The Greek economy has been in a state of permanent stress ever since the start of the major financial crisis. Nevertheless, Greece’s economic recovery is still a long way off: Since the beginning of the crisis, the country has shed around 26 percent of its economic strength in cumulative terms.
As early as 2010 Greece became reliant on assistance from its European partners and the International Monetary Fund – and no end is in sight. The financial assistance has, however, only been granted subject to certain conditions. Firstly, Greece is supposed to balance its budget and put its finances on a more sustainable basis. Secondly, the assistance is contingent on structural reforms to help get the Greek economy back on track for growth. To date, there has been no success on either front. Admittedly some progress has now been made toward balancing the budget, but there is still much to be done with regard to structural reforms.
A higher primary surplus (budget balance ex. interest payments) can help to improve the relative debt ratios. To date, Greece was asked to achieve a primary surplus of 3.5% of GDP. Such a high surplus would indeed contribute to restoring the health of Greek government financing. However, it is unrealistic to demand this of Greece. Accordingly, the IMF has of late stipulated that the surplus be only 1.5%. Greece could in fact achieve such a figure, but a primary surplus of 1.5% will not suffice to reduce the high budget deficit emphatically.

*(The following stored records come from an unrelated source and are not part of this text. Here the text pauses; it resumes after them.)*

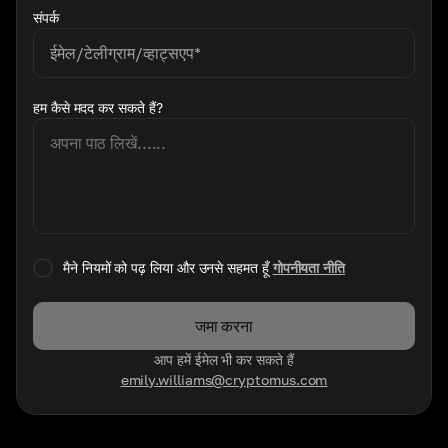
संपर्क
हम कैसे मदद कर सकते हैं?
मैने नियमों को पढ़ लिया और उनसे सहमत हूँ
गोपनीयता नीति
जमा करना
आप हमें ईमेल भी कर सकते हैं
emily.williams@cryptomus.com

It is therefore hardly surprising that the IMF has at the same time called on the lenders to reduce the debt load further.

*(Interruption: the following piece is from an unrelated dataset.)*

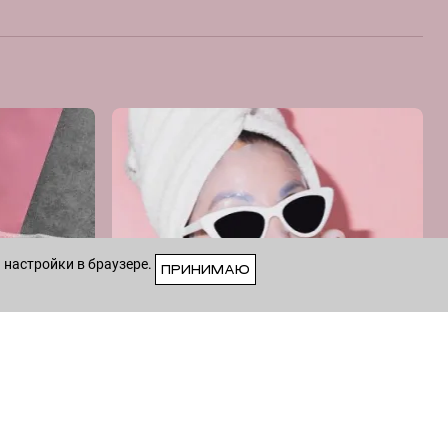
 настройки в браузере.
ПРИНИМАЮ
VK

What Greece really needs is enduring economic growth. This would reduce the high unemployment levels and contribute to a fiscal recovery. A stable growth track is something Greece will not be able to achieve within the Eurozone as Greece’s economy is simply not competitive enough. Logically, then, the current system of explicit and implicit assistance for Greece cannot be simply and quickly brought to an end. Conclusion: It is time to stop insisting that we do not think about the possibility of Greece exiting the euro zone, as such a step could offer Greece rational alternatives.